To determine contraceptive efficacy of hormonally induced sperm suppression to severe oligozoospermia or azoospermia.


Prospective, noncomparative contraceptive efficacy study.


Multicenter study in 15 centers in nine countries.


Three hundred ninety-nine normal, healthy, fertile men requesting a male contraceptive method.


Weekly IM injection of 200 mg T enanthate.


Incidence of pregnancies in efficacy when couples relied on T injections alone for contraception.

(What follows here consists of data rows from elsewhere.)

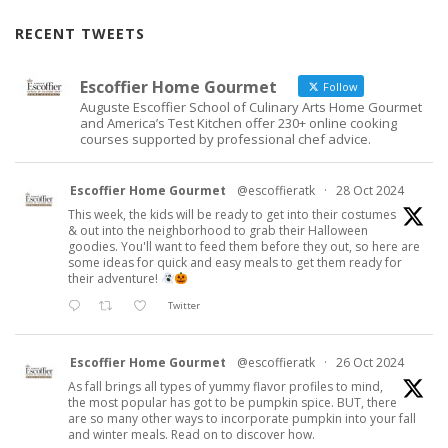
RECENT TWEETS
Escoffier Home Gourmet
Follow
Auguste Escoffier School of Culinary Arts Home Gourmet
and America’s Test Kitchen offer 230+ online cooking
courses supported by professional chef advice.
Escoffier Home Gourmet
@escoffieratk
·
28 Oct 2024
This week, the kids will be ready to get into their costumes
& out into the neighborhood to grab their Halloween
goodies. You'll want to feed them before they out, so here are
some ideas for quick and easy meals to get them ready for
their adventure!
Twitter
Escoffier Home Gourmet
@escoffieratk
·
26 Oct 2024
As fall brings all types of yummy flavor profiles to mind,
the most popular has got to be pumpkin spice. BUT, there
are so many other ways to incorporate pumpkin into your fall
and winter meals. Read on to discover how.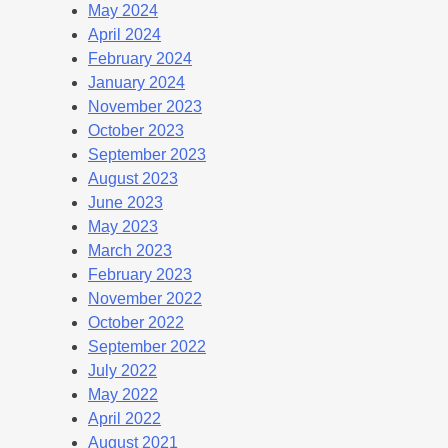
May 2024
April 2024
February 2024
January 2024
November 2023
October 2023
September 2023
August 2023
June 2023
May 2023
March 2023
February 2023
November 2022
October 2022
September 2022
July 2022
May 2022
April 2022
August 2021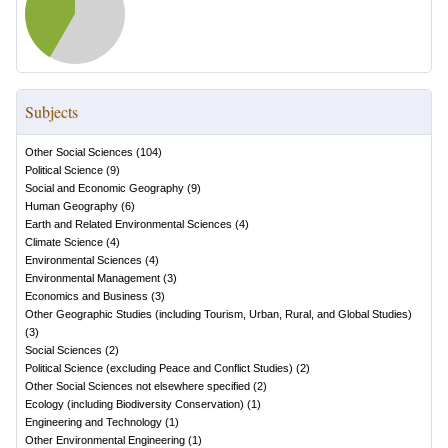
Subjects
Other Social Sciences
(
104
)
Political Science
(
9
)
Social and Economic Geography
(
9
)
Human Geography
(
6
)
Earth and Related Environmental Sciences
(
4
)
Climate Science
(
4
)
Environmental Sciences
(
4
)
Environmental Management
(
3
)
Economics and Business
(
3
)
Other Geographic Studies (including Tourism, Urban, Rural, and Global Studies)
(
3
)
Social Sciences
(
2
)
Political Science (excluding Peace and Conflict Studies)
(
2
)
Other Social Sciences not elsewhere specified
(
2
)
Ecology (including Biodiversity Conservation)
(
1
)
Engineering and Technology
(
1
)
Other Environmental Engineering
(
1
)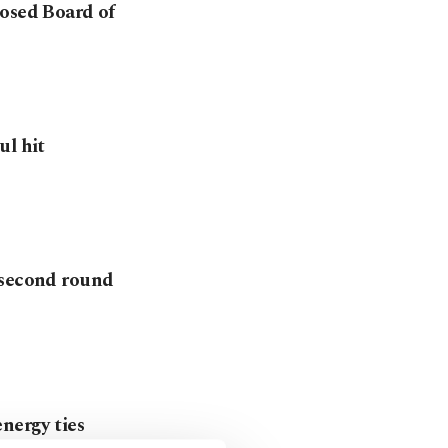
posed Board of
ul hit
 second round
nergy ties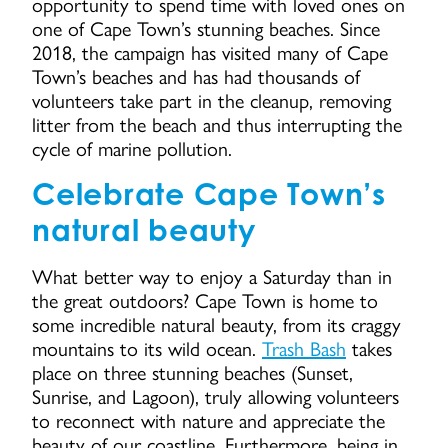
opportunity to spend time with loved ones on
one of Cape Town’s stunning beaches. Since
2018, the campaign has visited many of Cape
Town’s beaches and has had thousands of
volunteers take part in the cleanup, removing
litter from the beach and thus interrupting the
cycle of marine pollution.
Celebrate Cape Town’s
natural beauty
What better way to enjoy a Saturday than in
the great outdoors? Cape Town is home to
some incredible natural beauty, from its craggy
mountains to its wild ocean.
Trash Bash
takes
place on three stunning beaches (Sunset,
Sunrise, and Lagoon), truly allowing volunteers
to reconnect with nature and appreciate the
beauty of our coastline. Furthermore, being in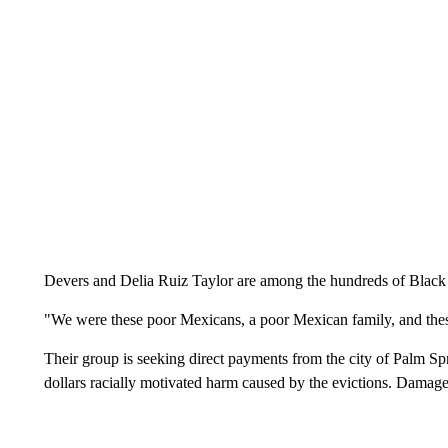
Devers and Delia Ruiz Taylor are among the hundreds of Black 
"We were these poor Mexicans, a poor Mexican family, and these
Their group is seeking direct payments from the city of Palm Spri
dollars racially motivated harm caused by the evictions. Damages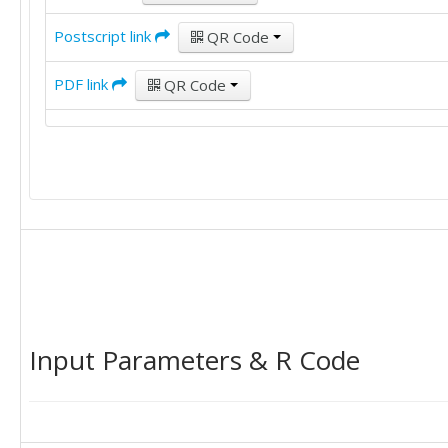
Postscript link
QR Code
PDF link
QR Code
Input Parameters & R Code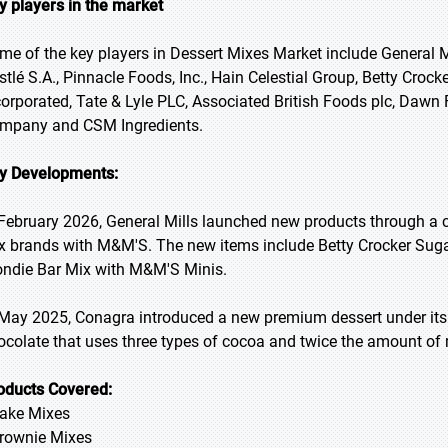
y players in the market
me of the key players in Dessert Mixes Market include General Mi
stlé S.A., Pinnacle Foods, Inc., Hain Celestial Group, Betty Crock
corporated, Tate & Lyle PLC, Associated British Foods plc, Dawn 
mpany and CSM Ingredients.
y Developments:
 February 2026, General Mills launched new products through a c
x brands with M&M'S. The new items include Betty Crocker Sug
ondie Bar Mix with M&M'S Minis.
 May 2025, Conagra introduced a new premium dessert under its
ocolate that uses three types of cocoa and twice the amount of m
oducts Covered:
Cake Mixes
Brownie Mixes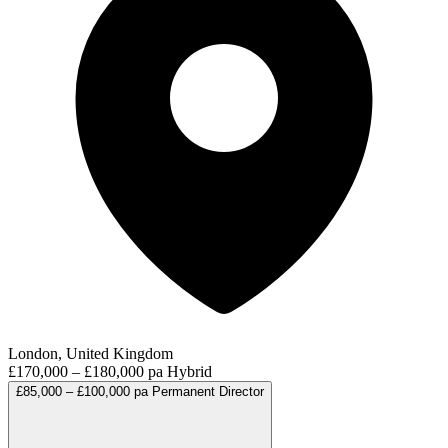
London, United Kingdom
£170,000 – £180,000 pa
Hybrid
£85,000 – £100,000 pa
Permanent
Director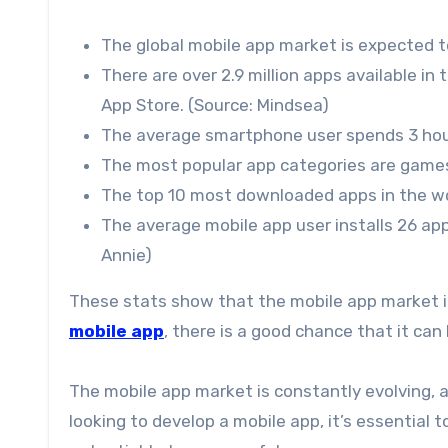
The global mobile app market is expected to
There are over 2.9 million apps available in 
App Store. (Source: Mindsea)
The average smartphone user spends 3 hour
The most popular app categories are games,
The top 10 most downloaded apps in the wor
The average mobile app user installs 26 app
Annie)
These stats show that the mobile app market is 
mobile app
, there is a good chance that it can
The mobile app market is constantly evolving, 
looking to develop a mobile app, it’s essential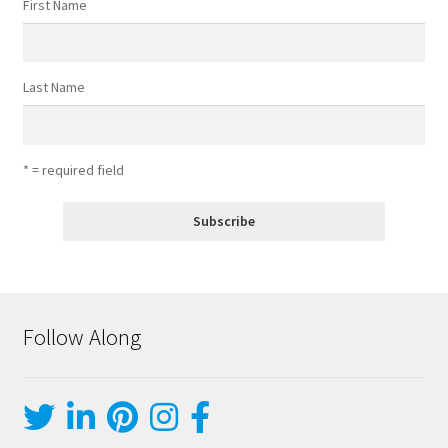
First Name
Last Name
* = required field
Follow Along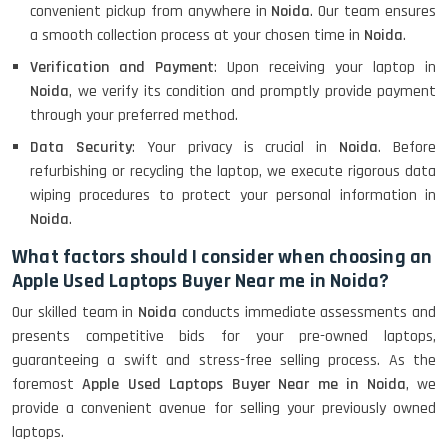
convenient pickup from anywhere in
Noida
. Our team ensures
a smooth collection process at your chosen time in
Noida
.
Verification and Payment
: Upon receiving your laptop in
Noida
, we verify its condition and promptly provide payment
through your preferred method.
Data Security
: Your privacy is crucial in
Noida
. Before
refurbishing or recycling the laptop, we execute rigorous data
wiping procedures to protect your personal information in
Noida
.
What factors should I consider when choosing an
Apple Used Laptops Buyer Near me in Noida?
Our skilled team in
Noida
conducts immediate assessments and
presents competitive bids for your pre-owned laptops,
guaranteeing a swift and stress-free selling process. As the
foremost
Apple Used Laptops Buyer Near me in Noida
, we
provide a convenient avenue for selling your previously owned
laptops.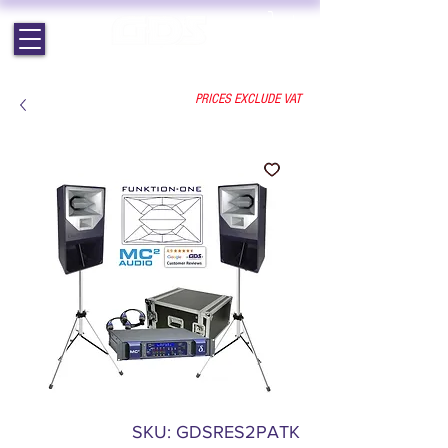
EST. 1964 | PROFESSIONAL AUDIO VISUAL SERVICES
PRICES EXCLUDE VAT
SKU: GDSRES2PATK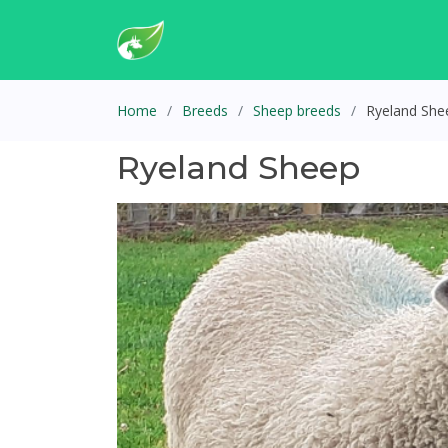
Home
Breeds
Sheep breeds
Ryeland She
Ryeland Sheep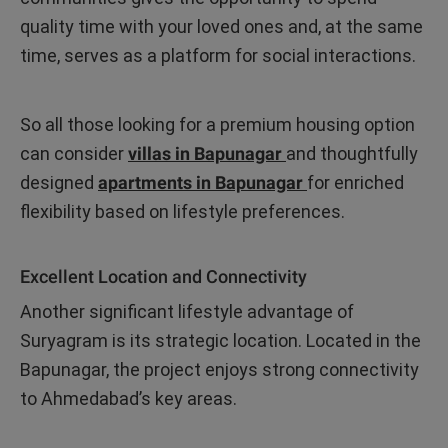
quality time with your loved ones and, at the same
time, serves as a platform for social interactions.
So all those looking for a premium housing option
can consider
villas in Bapunagar
and thoughtfully
designed
apartments in Bapunagar
for enriched
flexibility based on lifestyle preferences.
Excellent Location and Connectivity
Another significant lifestyle advantage of
Suryagram is its strategic location. Located in the
Bapunagar, the project enjoys strong connectivity
to Ahmedabad’s key areas.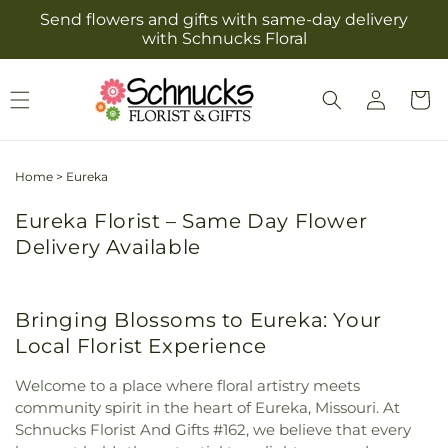
Skip to
Send flowers and gifts with same-day delivery
content
with Schnucks Floral
Log
Cart
in
Home
>
Eureka
Eureka Florist – Same Day Flower
Delivery Available
Bringing Blossoms to Eureka: Your
Local Florist Experience
Welcome to a place where floral artistry meets
community spirit in the heart of Eureka, Missouri. At
Schnucks Florist And Gifts #162, we believe that every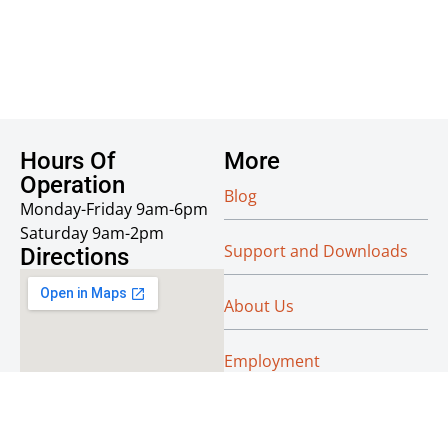
Hours Of
More
Operation
Blog
Monday-Friday 9am-6pm
Saturday 9am-2pm
Support and Downloads
Directions
About Us
Employment
Reseller Info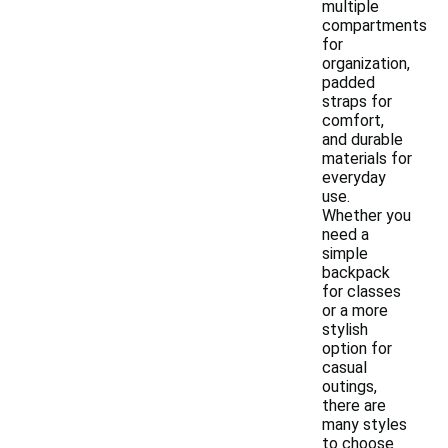
multiple
compartments
for
organization,
padded
straps for
comfort,
and durable
materials for
everyday
use.
Whether you
need a
simple
backpack
for classes
or a more
stylish
option for
casual
outings,
there are
many styles
to choose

Four pregnancies occurred during 49.5 person-years involving men with oligozoospermia (0.1 to 3 x 10(6)/mL) and none during 230.4 person-years in azoospermic men: pregnancy rates 8.1 (95 percent confidence interval [CI] 2.2 to 20.7) and 0.0 (95 percent CI, 0.0 to 1.6) per 100 person-years, respectively, or 1.4 (95 percent CI, 0.4 to 3.7) per 100 person-years for oligozoospermia and azoospermia (O to 3 x 10(6)/mL) combined. Pregnancy rates were related to sperm concentration. Inadequate suppression of spermatogenesis occurred in eight men and escape from suppression occurred in four. Discontinuations were due to personal reasons (50 men, cumulative annual life-table rate 12.2 percent [95 percent CI, 9.1 percent to 16.1 percent]) and dislike of the injection schedule (21 men, 5.1 percent [95 percent CI, 3.2 percent to 7.9 percent]). Thirty-five men discontinued for medical reasons (9.4 percent [95 percent CI, 6.7 percent to 13.2 percent]), with no serious treatment-related side effects. After stopping injections, sperm output recovered; additionally, fertility was demonstrated in 33 couples.


Suppression of spermatogenesis to azoospermia or severe oligozoospermia (< or = 3 x 10(6)/mL) induced by weekly T enanthate injections results in sustained, reversible contraception with good efficacy and minimal short-term side effects. New hormonal regimens with more convenient delivery and improved spermatogenic suppression would provide practical male contraception.